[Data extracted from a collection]
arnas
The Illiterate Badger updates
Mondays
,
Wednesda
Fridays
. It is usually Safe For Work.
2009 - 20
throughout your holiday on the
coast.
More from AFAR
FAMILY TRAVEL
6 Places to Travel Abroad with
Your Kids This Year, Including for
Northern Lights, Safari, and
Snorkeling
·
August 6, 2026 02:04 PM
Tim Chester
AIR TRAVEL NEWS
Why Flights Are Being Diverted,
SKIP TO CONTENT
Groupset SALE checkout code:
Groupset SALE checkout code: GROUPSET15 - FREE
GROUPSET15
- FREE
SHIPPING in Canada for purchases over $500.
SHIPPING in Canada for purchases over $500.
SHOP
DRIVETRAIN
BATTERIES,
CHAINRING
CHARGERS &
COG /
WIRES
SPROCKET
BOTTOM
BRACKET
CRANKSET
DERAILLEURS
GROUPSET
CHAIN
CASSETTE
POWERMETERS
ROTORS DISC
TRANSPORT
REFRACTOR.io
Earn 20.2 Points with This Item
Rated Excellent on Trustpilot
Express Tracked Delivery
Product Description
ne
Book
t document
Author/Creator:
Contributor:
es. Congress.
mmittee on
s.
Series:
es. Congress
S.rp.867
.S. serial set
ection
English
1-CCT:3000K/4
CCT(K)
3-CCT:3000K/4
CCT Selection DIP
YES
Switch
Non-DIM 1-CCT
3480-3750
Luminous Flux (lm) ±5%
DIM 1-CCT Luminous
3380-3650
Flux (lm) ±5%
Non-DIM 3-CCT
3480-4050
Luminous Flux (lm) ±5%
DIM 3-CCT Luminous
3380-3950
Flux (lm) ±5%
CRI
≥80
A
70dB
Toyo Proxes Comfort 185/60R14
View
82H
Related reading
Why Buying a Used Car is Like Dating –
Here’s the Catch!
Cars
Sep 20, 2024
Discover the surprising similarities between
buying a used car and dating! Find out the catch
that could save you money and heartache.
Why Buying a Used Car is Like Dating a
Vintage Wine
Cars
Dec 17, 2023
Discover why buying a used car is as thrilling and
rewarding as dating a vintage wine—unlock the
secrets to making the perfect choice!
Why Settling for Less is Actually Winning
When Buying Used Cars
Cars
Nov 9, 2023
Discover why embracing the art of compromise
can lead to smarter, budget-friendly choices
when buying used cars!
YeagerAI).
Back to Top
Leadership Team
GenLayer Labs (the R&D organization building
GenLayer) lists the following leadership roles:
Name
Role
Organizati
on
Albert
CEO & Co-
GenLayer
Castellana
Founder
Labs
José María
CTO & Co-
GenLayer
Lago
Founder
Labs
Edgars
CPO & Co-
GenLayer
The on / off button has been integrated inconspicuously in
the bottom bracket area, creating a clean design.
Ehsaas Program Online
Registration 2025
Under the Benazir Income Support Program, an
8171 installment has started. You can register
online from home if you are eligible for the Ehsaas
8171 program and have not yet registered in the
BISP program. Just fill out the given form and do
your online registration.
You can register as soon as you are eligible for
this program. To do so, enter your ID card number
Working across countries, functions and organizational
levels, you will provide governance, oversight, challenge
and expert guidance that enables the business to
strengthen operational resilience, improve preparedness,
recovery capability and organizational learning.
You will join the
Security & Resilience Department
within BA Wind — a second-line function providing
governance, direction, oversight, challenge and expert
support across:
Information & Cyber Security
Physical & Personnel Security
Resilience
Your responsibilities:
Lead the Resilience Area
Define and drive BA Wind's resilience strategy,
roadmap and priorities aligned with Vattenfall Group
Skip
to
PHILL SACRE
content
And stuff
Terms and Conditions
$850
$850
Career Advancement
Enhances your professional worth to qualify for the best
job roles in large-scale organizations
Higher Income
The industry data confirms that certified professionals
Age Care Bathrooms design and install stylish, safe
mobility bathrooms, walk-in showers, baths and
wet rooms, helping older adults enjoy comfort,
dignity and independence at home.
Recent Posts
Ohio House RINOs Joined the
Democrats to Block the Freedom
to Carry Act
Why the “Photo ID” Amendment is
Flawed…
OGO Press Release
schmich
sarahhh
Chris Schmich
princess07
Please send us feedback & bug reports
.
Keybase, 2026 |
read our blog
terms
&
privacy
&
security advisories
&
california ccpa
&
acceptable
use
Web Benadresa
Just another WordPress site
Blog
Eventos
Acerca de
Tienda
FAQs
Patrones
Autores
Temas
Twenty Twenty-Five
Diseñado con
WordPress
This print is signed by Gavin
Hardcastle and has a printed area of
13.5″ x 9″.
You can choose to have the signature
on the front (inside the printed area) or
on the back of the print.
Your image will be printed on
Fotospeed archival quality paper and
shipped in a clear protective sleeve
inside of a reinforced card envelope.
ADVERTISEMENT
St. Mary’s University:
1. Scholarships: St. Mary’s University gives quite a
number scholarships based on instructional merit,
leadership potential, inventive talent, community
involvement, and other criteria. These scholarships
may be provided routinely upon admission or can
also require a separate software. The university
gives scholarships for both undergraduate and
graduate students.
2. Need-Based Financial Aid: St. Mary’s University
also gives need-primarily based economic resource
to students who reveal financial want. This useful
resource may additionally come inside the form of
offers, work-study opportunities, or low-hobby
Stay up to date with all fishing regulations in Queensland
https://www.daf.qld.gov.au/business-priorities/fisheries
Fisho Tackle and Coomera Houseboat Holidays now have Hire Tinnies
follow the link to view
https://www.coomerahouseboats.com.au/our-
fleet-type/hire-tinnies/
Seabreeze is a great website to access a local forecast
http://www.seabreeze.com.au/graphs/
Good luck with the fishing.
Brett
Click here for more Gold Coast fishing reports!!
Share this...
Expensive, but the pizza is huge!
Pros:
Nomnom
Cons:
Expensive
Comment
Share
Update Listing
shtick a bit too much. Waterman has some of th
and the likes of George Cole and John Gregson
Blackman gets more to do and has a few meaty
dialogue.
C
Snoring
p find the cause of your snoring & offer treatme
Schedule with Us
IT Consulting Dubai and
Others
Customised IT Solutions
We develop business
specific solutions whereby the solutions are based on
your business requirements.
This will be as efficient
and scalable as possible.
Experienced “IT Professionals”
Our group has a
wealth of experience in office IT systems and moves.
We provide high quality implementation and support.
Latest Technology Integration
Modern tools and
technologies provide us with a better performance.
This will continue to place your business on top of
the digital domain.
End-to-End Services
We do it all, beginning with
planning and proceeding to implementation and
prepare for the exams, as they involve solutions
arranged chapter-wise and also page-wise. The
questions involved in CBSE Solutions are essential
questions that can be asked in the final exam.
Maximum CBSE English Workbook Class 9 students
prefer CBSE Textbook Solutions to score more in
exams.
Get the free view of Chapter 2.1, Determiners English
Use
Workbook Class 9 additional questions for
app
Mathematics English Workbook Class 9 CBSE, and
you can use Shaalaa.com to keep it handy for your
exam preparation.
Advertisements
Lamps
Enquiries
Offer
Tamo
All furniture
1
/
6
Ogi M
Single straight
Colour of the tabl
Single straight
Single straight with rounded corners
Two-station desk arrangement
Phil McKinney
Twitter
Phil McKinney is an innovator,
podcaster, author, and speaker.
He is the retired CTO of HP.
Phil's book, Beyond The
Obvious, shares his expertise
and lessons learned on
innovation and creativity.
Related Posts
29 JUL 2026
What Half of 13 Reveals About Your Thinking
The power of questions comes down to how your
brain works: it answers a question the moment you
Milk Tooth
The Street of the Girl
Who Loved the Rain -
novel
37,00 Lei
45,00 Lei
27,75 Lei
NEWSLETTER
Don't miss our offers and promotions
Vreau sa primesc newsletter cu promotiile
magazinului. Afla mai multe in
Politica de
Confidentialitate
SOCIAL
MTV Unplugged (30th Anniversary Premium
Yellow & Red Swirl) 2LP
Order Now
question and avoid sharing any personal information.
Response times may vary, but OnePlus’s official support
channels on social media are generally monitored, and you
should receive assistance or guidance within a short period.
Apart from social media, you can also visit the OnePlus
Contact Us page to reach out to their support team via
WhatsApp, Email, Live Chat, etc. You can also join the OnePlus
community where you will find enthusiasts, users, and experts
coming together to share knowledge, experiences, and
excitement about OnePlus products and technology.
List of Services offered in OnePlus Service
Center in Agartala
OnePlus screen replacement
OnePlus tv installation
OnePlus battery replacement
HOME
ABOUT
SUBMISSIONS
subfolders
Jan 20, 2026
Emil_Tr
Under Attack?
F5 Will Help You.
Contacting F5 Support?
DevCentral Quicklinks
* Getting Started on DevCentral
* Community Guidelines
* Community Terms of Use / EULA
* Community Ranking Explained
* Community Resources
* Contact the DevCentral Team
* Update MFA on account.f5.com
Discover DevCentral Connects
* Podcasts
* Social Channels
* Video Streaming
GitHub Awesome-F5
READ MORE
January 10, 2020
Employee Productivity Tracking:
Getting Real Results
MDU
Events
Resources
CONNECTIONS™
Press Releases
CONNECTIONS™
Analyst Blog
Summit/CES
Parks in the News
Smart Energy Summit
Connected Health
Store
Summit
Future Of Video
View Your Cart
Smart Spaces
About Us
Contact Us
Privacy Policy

■ **Task to complete**: Look above for the line that contains "OGO Press Release". Starting there, transcribe every line exactly until you have copied the line that contains "This print is signed by Gavin".

■ **Answer box**:
OGO Press Release
schmich
sarahhh
Chris Schmich
princess07
Please send us feedback & bug reports
.
Keybase, 2026 |
read our blog
terms
&
privacy
&
security advisories
&
california ccpa
&
acceptable
use
Web Benadresa
Just another WordPress site
Blog
Eventos
Acerca de
Tienda
FAQs
Patrones
Autores
Temas
Twenty Twenty-Five
Diseñado con
WordPress
This print is signed by Gavin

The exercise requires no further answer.